Cryptocurrencies, as we all know, are not secured with some stable assets, however, they’ve got a value and an exchange rate against the U.S. Dollar, which is accepted as a worldwide common currency. That makes them volatile and inconvenient for daily transactions. The adoption of stablecoins comes up as a necessity as the decentralized economy becomes mainstream.
What is a stablecoin?
As it is rightly said, cryptocurrencies’ main features are decentralization, privacy, price stability, and scalability. a stablecoin is a regular cryptocurrency, but secured by another stable asset, like USD or gold. Price stability is a fundamental requirement if you want to bring traditional financial products such as loans and reliable savings options to the blockchain. So, an ultimate goal of a functioning stablecoin is to ease widespread adoption among everyday users. Stablecoins leverage all the advantages of cryptocurrencies.

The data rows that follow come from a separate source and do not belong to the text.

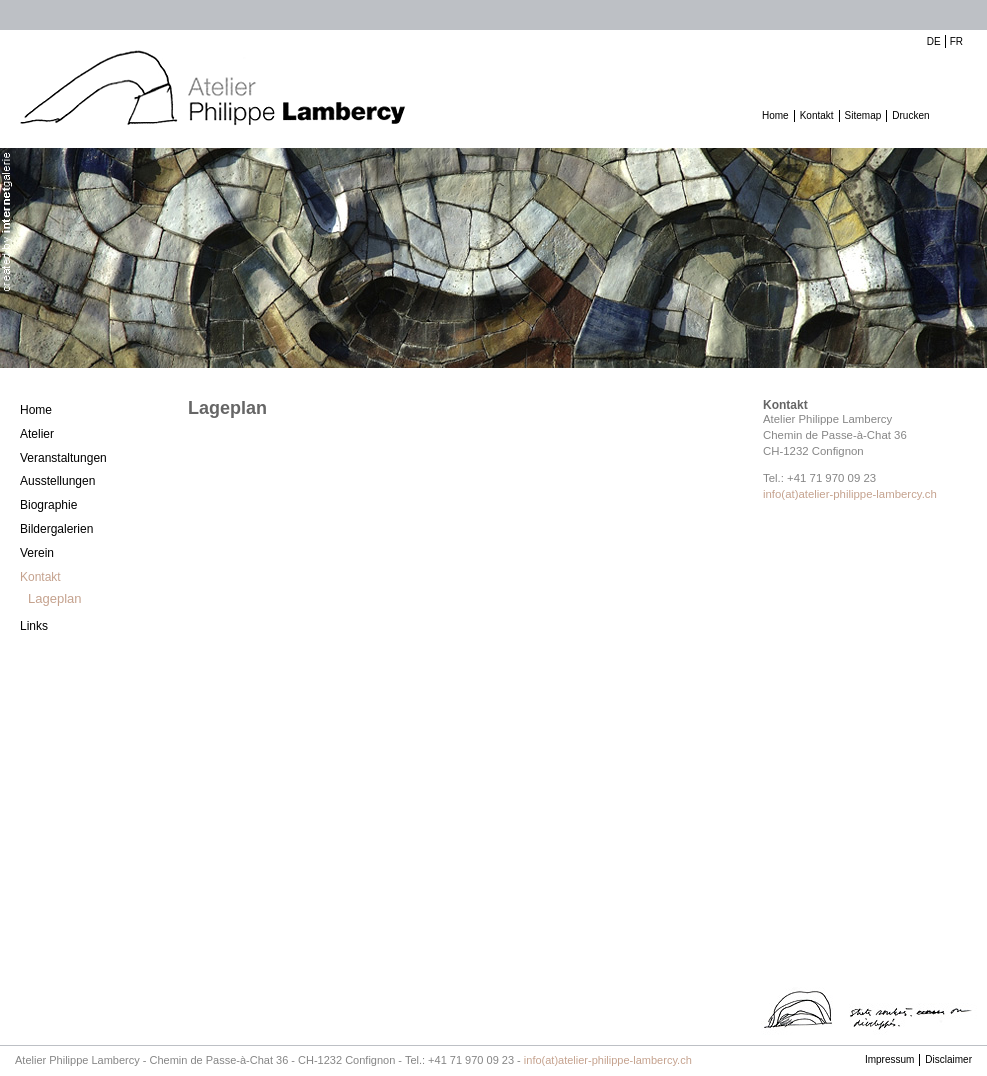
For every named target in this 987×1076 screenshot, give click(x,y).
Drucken (910, 115)
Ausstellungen (57, 481)
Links (34, 626)
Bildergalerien (56, 529)
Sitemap (863, 115)
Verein (37, 553)
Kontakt (817, 115)
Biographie (48, 505)
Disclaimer (948, 1059)
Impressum (889, 1059)
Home (775, 115)
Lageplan (55, 598)
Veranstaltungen (63, 458)
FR (956, 41)
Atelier (37, 434)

There are three main categories that stablecoins can be divided into:
- Fiat-collateralized: coins are backed by fiat currencies. The centralized system such as a bank keeps an amount of fiat currency as an equal amount of collateralized coin for each and every token.
- Crypto-collateralized: coins are backed by reserves of another or multiple cryptocurrencies. This has multiple advantages in addressing the centralization aspect. The only major flaw is that the coin is again backed by an unstable currency and need to be over-collateralized to keep price fluctuations in check.
- Non-collateralized: the coins under this category generally mimic fiat currencies in the sense that they do not have asset-backed collateral. A process called seigniorage is used to achieve price stability instead. This enables smart contracts to resemble a reserve bank to increase and decrease the supply of money for the value to remain as close as possible to the value of the asset it is pegged to.
There have been many stablecoins implemented and already in circulation. We would like to shed light on some.
- Tether is probably the most famous implementation of fiat collateralized stablecoins. For every issued Tether token (USDT), an equal amount of US dollars is deposited with a custodian, which would enable Tether to always trade 1:1 (1USDT = 1USD). Despite the stable value, Tether has come under a lot of scrutinies. Many believe the token is not sufficiently collateralized and its issuance of hundreds of millions of new tokens without having its reserves being officially audited is only casting more doubt on the token’s validity.
- Another interesting fiat collateralized coin but backed by a different asset is Digix. The token is collateralized by Gold instead of fiat currency. Every Digix DGX token is equivalent to a gram of 99.99% LBMA approved gold. This renders it stable with respect to a gram of gold but with it comes the added uncertainty of the price of Gold fluctuating with respect to fiat currency.
- Bitshares was the first cryptocurrency to use crypto collateralization using their native network currency as collateral to create market pegged assets such as BitUSD, BitCNY, and BitGold. These market-pegged assets can then be traded like futures (derivative contracts) to effectively increase the collateral.
- Another coin that uses crypto collateralization is Dai which is pegged to U.S. Dollar but has been collateralized by Ethereum. So if a Dai user wanted to generate the stablecoin, they could do so by locking up Ethereum ETH in a smart contract.
The future of stablecoins
Stablecoins provide a fast and efficient way for investors and enthusiasts to protect themselves from the price volatility surrounding cryptocurrency. They could become a real alternative for the existing altcoins because of their independence from the Bitcoin’s volatility. If implemented correctly, stablecoins could become a strong pillar of support for the emerging digital currency based economy.